Intel's VTune 9.1 does work in the Sampling mode (using the hardware performance counters), but call graphs are unavailable in Windows 7/64. Note also that drilling down into the results for chrome.dll is extremely slow (on the order of many minutes) and may appear hung. It does work (I suggest coffee or foosball). VTune has been essentially supplanted by Intel® VTune™ Amplifier XE, which is an entirely new code base and interface, AFAIK.
Very Sleepy (http://www.codersnotes.com/sleepy) is a light-weight standalone profiler that seems to works pretty well for casual use and offers a decent set of features.
Android
See Profiling Content Shell on Android for detailed Android-specific instructions, and Telemetry profiling for general instructions about using Telemetry to profile (rather than using adb_profile_chrome
).
GPU profiling
Both nVidia PerfHUD and Microsoft PIX are freely available. They may not run without making minor changes to how the graphics contexts are set up; check with the chrome-gpu team for current details.
The OpenGL Profiler for OSX allows real-time inspection of the top GL performance bottlenecks, as well as call traces. In order to use it with Chrome/Mac, you must pass --disable-gpu-sandbox on the command line. Some people have had more luck attaching it to the GPU process after-the-fact than launching Chrome from within the Profiler; YMMV.
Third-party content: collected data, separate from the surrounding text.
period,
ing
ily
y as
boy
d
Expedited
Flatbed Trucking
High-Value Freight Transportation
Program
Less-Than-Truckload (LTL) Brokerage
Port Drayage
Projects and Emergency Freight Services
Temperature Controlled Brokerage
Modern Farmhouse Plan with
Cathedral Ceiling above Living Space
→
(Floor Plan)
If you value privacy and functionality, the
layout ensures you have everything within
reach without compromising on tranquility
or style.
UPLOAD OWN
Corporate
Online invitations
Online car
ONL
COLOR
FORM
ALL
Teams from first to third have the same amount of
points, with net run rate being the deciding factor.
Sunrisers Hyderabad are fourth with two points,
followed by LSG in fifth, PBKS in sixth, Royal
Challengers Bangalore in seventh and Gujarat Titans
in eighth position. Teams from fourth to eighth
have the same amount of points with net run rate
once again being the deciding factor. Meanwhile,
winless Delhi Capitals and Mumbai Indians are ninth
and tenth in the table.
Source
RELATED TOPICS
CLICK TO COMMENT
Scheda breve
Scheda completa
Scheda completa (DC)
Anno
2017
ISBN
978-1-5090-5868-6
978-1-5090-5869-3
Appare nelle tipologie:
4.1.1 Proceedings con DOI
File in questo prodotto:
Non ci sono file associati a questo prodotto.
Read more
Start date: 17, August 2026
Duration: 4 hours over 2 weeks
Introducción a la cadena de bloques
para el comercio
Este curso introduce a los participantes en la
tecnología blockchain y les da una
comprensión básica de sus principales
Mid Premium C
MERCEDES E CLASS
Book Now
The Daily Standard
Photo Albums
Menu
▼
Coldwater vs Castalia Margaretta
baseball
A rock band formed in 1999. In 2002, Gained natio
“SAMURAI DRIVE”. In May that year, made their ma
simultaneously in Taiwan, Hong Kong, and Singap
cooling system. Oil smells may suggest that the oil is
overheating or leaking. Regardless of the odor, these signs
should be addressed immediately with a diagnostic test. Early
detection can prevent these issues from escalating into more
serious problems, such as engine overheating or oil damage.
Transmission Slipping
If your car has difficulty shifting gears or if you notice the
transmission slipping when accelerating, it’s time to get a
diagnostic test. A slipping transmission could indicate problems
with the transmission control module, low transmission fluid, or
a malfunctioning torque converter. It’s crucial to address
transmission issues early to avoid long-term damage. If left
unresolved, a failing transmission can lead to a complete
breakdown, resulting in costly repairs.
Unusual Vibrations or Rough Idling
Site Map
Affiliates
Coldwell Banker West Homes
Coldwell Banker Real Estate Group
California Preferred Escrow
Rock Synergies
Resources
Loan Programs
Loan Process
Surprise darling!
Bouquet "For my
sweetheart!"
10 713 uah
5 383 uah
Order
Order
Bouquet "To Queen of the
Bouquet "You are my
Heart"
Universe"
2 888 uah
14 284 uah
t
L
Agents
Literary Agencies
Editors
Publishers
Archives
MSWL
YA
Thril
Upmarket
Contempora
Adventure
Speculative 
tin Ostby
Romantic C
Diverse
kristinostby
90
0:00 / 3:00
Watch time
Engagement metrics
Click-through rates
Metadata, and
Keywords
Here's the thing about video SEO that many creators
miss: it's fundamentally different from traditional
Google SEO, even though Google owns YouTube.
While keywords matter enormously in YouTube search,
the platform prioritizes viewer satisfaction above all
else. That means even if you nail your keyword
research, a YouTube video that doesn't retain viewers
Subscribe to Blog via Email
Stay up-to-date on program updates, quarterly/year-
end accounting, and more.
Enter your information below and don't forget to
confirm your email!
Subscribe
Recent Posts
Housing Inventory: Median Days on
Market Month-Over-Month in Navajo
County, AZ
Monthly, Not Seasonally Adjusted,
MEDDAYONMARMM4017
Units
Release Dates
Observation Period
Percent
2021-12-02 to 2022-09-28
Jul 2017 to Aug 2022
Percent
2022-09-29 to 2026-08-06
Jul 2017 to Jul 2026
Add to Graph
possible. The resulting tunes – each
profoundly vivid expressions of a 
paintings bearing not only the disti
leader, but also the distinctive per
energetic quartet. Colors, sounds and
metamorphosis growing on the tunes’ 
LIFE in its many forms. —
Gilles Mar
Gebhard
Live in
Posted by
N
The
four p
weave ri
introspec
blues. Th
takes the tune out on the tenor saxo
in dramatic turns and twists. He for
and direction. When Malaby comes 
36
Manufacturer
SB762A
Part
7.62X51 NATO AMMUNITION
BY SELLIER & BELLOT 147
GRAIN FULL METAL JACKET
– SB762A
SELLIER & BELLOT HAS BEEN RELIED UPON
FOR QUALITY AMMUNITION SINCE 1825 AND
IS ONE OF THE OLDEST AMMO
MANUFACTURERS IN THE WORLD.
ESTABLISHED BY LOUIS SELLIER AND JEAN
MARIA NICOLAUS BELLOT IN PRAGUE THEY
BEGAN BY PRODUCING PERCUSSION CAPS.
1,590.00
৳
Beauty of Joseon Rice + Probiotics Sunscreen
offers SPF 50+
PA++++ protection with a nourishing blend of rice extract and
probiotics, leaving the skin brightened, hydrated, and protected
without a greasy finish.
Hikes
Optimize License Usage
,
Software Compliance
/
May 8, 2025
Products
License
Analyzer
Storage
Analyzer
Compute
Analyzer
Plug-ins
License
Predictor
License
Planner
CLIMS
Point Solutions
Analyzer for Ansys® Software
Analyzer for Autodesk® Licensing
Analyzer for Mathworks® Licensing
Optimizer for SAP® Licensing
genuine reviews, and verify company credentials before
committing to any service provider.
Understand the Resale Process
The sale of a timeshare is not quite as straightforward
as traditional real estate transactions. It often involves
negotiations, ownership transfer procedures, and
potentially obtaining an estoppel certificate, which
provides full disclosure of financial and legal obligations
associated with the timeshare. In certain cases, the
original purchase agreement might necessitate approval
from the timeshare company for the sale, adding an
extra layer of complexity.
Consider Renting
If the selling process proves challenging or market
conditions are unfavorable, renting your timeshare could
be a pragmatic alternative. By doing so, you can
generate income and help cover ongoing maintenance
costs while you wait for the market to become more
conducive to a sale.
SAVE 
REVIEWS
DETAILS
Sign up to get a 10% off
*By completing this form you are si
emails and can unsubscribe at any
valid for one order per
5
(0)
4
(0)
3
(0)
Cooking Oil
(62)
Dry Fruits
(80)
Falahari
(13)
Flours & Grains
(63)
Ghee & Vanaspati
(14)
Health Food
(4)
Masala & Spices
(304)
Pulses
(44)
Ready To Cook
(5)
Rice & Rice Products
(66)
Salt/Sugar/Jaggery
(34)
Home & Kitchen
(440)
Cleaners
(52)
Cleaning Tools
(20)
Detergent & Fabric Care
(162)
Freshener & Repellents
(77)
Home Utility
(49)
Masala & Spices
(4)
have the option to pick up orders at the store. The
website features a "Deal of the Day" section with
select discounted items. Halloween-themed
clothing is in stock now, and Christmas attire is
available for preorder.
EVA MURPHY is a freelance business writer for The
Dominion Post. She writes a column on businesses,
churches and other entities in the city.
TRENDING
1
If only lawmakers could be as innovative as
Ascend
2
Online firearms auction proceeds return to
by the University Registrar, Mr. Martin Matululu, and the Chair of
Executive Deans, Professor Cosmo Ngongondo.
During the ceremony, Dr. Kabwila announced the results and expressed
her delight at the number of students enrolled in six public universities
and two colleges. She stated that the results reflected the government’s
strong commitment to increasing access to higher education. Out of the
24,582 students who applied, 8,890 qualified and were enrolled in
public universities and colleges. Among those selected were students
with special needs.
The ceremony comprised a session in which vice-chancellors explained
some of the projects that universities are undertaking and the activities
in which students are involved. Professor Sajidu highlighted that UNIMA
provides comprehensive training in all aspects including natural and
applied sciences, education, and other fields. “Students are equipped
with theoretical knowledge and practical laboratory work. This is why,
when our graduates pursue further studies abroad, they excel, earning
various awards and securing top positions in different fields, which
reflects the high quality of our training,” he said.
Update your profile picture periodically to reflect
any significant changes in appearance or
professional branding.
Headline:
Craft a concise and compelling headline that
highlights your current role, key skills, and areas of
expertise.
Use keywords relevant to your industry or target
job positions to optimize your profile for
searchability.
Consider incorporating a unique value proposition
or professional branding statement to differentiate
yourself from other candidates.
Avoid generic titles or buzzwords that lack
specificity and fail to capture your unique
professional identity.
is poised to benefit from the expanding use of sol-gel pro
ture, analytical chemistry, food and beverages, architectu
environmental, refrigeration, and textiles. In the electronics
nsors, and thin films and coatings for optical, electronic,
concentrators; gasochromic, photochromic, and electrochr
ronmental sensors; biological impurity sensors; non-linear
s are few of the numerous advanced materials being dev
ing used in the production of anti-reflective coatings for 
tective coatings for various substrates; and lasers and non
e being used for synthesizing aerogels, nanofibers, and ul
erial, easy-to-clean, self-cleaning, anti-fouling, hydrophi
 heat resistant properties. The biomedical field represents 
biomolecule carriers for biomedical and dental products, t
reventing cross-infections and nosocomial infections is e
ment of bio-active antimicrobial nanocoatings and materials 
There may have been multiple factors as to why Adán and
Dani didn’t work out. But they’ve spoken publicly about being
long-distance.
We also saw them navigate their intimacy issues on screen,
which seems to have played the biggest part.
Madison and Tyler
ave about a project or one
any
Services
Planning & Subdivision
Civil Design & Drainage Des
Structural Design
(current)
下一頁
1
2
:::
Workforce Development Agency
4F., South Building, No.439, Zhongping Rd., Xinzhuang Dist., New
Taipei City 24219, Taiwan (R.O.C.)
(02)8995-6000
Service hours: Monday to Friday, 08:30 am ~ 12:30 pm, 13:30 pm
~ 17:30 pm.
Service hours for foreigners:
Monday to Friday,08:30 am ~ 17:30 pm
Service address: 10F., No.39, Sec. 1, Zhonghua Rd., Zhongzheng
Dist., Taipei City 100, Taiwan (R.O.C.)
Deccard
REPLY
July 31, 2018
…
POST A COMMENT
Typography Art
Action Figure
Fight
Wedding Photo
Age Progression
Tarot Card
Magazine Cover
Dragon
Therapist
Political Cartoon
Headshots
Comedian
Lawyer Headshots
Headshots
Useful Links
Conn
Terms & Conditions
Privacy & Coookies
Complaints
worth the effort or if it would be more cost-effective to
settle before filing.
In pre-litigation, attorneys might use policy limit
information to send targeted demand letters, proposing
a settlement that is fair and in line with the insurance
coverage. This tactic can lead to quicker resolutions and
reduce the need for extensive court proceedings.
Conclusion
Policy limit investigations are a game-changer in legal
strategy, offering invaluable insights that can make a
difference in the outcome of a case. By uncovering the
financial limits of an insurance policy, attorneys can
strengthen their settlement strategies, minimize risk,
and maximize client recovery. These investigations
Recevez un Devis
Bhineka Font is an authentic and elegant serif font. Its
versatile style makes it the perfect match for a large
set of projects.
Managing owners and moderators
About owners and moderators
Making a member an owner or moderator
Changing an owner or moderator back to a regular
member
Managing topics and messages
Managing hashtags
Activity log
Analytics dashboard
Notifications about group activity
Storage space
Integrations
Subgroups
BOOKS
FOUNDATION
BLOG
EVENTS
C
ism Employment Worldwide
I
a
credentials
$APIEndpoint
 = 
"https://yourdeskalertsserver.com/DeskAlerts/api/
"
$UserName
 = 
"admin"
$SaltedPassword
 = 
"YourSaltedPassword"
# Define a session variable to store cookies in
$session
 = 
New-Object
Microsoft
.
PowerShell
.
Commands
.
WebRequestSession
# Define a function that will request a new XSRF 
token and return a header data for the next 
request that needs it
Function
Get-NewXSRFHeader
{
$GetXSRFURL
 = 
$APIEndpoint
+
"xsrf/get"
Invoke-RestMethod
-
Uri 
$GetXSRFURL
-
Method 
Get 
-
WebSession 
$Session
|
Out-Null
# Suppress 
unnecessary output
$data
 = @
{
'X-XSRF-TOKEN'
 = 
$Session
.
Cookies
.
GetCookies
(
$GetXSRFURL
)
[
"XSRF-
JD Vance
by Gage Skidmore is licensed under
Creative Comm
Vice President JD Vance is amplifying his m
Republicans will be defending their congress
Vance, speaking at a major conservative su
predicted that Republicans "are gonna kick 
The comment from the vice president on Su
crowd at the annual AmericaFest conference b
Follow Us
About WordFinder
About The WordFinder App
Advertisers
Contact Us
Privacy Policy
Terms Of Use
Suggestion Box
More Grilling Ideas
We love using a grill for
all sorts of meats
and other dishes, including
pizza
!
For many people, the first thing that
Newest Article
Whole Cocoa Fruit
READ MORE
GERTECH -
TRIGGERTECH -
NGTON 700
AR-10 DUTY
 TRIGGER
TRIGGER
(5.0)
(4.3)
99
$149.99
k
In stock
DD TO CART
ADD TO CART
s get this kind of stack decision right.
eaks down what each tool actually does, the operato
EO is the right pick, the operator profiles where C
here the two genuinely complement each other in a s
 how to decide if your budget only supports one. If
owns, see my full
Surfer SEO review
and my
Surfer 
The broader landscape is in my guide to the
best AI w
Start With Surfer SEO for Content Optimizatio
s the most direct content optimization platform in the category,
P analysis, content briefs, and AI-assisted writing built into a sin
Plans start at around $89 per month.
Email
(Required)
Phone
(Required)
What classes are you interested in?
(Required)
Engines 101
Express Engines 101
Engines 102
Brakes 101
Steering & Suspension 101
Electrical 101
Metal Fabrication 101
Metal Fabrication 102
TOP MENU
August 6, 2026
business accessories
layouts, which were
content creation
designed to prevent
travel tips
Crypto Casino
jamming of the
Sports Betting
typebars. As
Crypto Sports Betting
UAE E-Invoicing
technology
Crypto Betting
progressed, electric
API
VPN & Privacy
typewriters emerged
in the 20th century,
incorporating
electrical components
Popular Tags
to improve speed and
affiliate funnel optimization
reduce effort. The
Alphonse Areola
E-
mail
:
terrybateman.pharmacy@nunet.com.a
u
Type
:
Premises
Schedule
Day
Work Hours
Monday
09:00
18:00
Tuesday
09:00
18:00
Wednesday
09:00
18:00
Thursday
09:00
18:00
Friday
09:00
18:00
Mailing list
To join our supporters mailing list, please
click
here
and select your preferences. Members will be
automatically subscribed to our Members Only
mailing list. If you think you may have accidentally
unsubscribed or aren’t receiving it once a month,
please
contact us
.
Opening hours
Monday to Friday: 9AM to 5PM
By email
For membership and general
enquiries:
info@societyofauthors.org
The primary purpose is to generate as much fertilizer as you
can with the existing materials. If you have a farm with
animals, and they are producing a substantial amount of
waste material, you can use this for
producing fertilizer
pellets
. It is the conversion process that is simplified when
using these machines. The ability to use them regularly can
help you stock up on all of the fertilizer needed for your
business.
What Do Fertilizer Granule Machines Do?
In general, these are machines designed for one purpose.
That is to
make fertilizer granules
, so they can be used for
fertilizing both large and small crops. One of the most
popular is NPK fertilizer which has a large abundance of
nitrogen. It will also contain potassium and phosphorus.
GPUView is a Windows tool that utilizes ETW (Event Tracing for Windows) for visualizing low-level GPU, driver and kernel interactions in a time-based viewer. It's available as part of the Microsoft Windows Performance Toolkit, in %ProgramFiles%\Windows Kits\10\Windows Performance Toolkit\GPUView. There's a README.TXT in there with basic instructions, or see http://graphics.stanford.edu/~mdfisher/GPUView.html. Traces for loading into GPUView can be recorded with wprui or UIforETW (see the Windows section).
Googlers Only
Take a look at go/chrome-performance-how for an overview of internal performance tools.